Hay razones para creer lo que sea

Hace unos días dábamos nuestra opinión sobre el concepto “Dios”.  Ciertamente que es ésta una cuestión sustancial en las creencias, la realidad “dios” o Dios como realidad, algo que ya de por sí separa a las personas según su pensamiento y según su creencia: cristianos, musulmanes, budistas...

Pero dentro de una de esas creencias, el cristianismo,  otra de las grandes divergencias, incluso en el seno de los fieles, se refiere a la figura misma de Jesucristo y al papel de esta u otra Iglesia (católica o las cien mil protestantes)como reguladoras de tales creencias.

 Ahí está toda una larguísima trayectoria doctrinal sobre Jesucristo --¿homoousios, homoiousios?—, un itinerario de desencuentros sustanciado no por la verdad, que es indemostrable y que, a fin de cuentas, interesa poco, sino por la cantidad y el poder: “consubstantialem Patri” se impuso por la fuerza, entre otras cosas porque los que defendían tal opción estaban más cerca del Emperador de turno.

 Decimos “verdad indemostrable” porque todo lo que se discutió en los sucesivos concilios fueron opiniones. El fundamento, nulo.
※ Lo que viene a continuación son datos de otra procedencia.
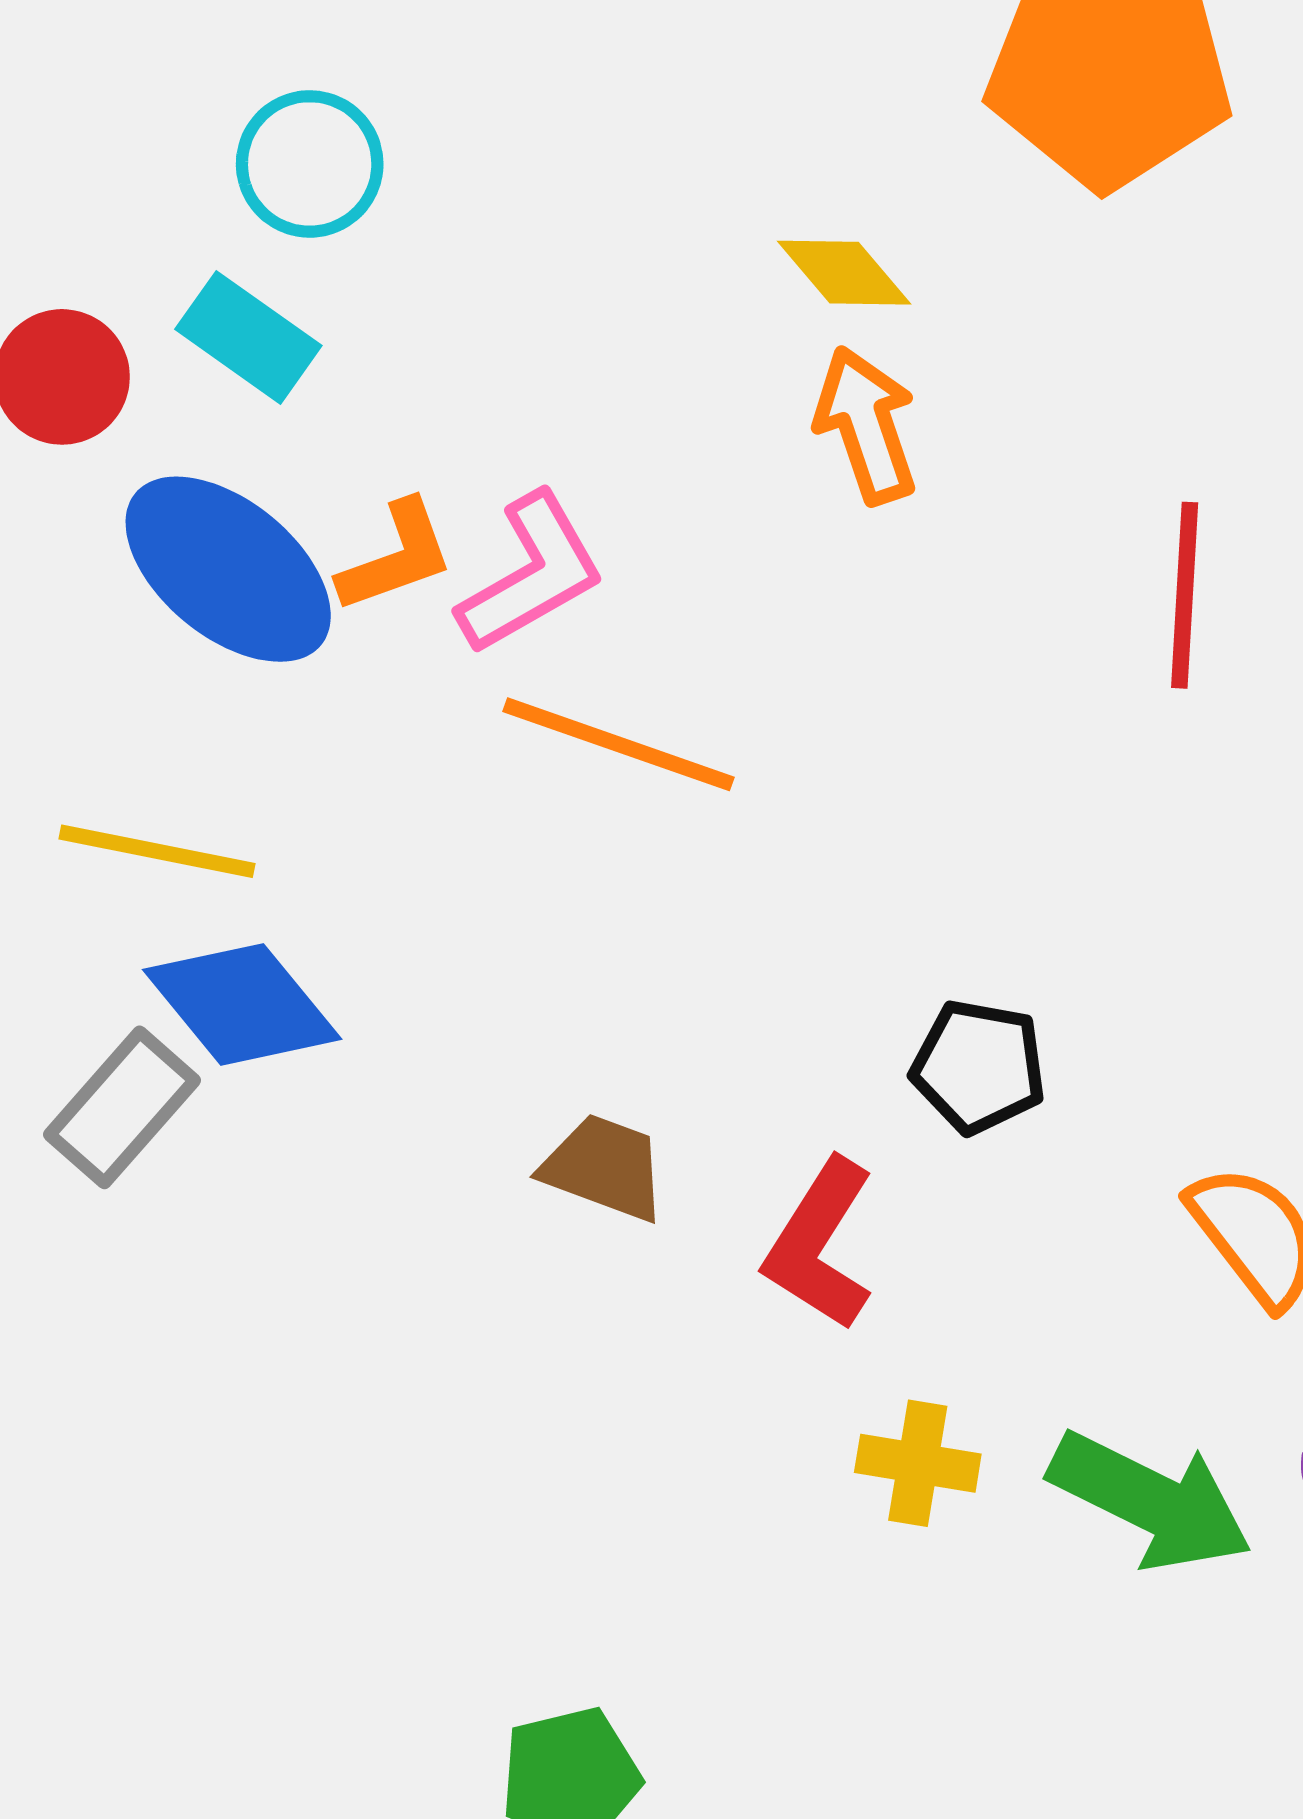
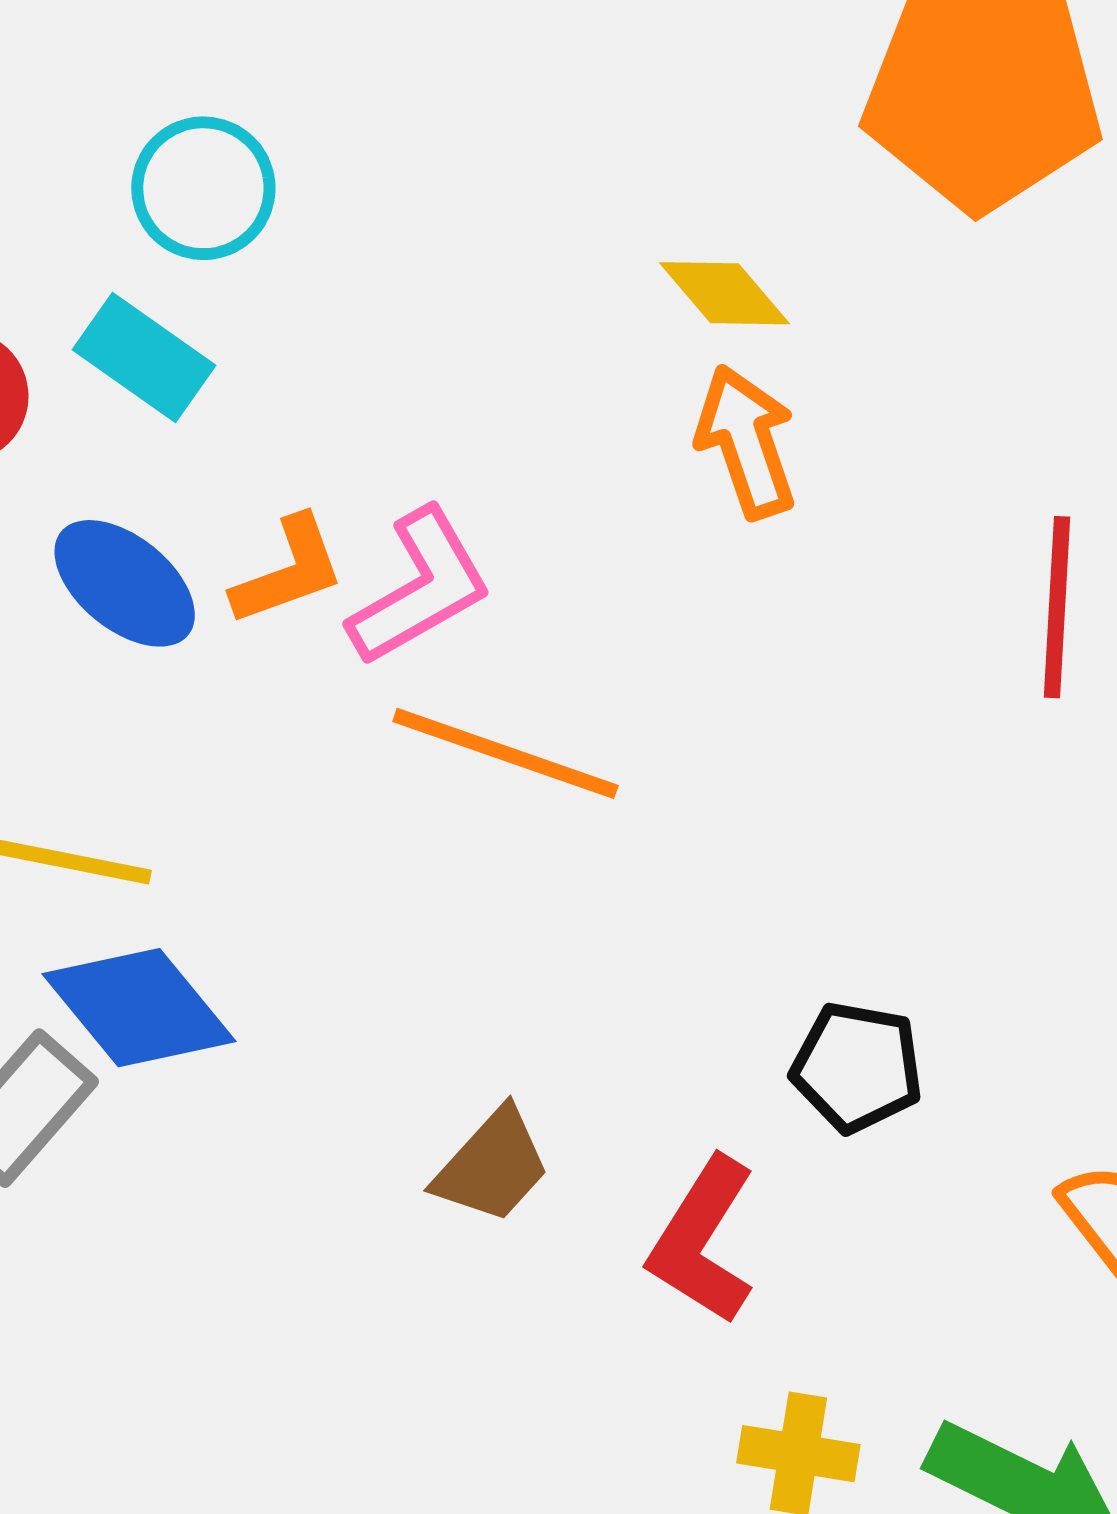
blue ellipse: (228, 569) -> (125, 583), size x0.7
brown trapezoid: (604, 1167) -> (492, 1166), turned 112

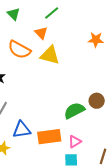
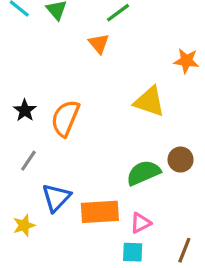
orange semicircle: (19, 50) -> (65, 118), moved, turned 80
yellow triangle: (50, 55) -> (149, 101), moved
blue triangle: (22, 130) -> (56, 198), turned -42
Luego vino la calificación tan peyorativa de “herejes” sobre quienes, sinceramente, defendían que Jesucristo no era Dios: arrianos, semiarrianos, subordinacionistas, sabelianos, anomoanos... con mentes tan preclaras como Arrio, Orígenes, Eusebio de Vercelli, Lucifer de Cagliari, Liberio o Hilario de Poitiers. 

Hoy los creyentes aceptan que Jesucristo es de la misma “sustancia” que Dios, como podría haber sido un profeta excelso, el más grande… Las “verdades” se establecen al principio y duran lo que duran. En el caso de Jesucristo su “verdad” tardó ¡¡casi cinco siglos en imponerse del todo!! Para los mandamases primeros del credo, Jesucristo no podía ser menos que los dioses circundantes y lo hicieron dios. Y dado que la historia de la salvación debía ser real, Jesucristo también fue un personaje histórico.

 ¿Quién osaría alzarse contra tal verdad en los siglos siguientes cuando tal opción suponía el castigo más severo, la muerte? A la plebe, que todo lo digiere, le daba igual; los inteligentes, por su parte, hicieron suyo el principio “primum vívere, deinde philosofare”. La vida –la hacienda, el prestigio, el escalafón—estaba por encima de las creencias. Y sigue estando. 

De la Iglesia católica, ¿qué decir? Hoy el deslustre o relegación de la Iglesia como depositaria y guardián de la verdad, de la doctrina esencial que la sustenta, es general. Es por otras razones por las que todavía mantiene un cierto prestigio moral, razones a las que se agarra como clavo ardiendo: la defensa de los derechos humanos, la denuncia de guerras que a todos horrorizan, las instituciones de caridad que regenta, sus “misioneros” con una labor encomiable entre pueblos miserables, la posesión de grandes obras de la cultura… Razones todas ellas extrínsecas a su verdadera finalidad o que son comunes a cualquier persona de bien u organización sin ánimo de lucro.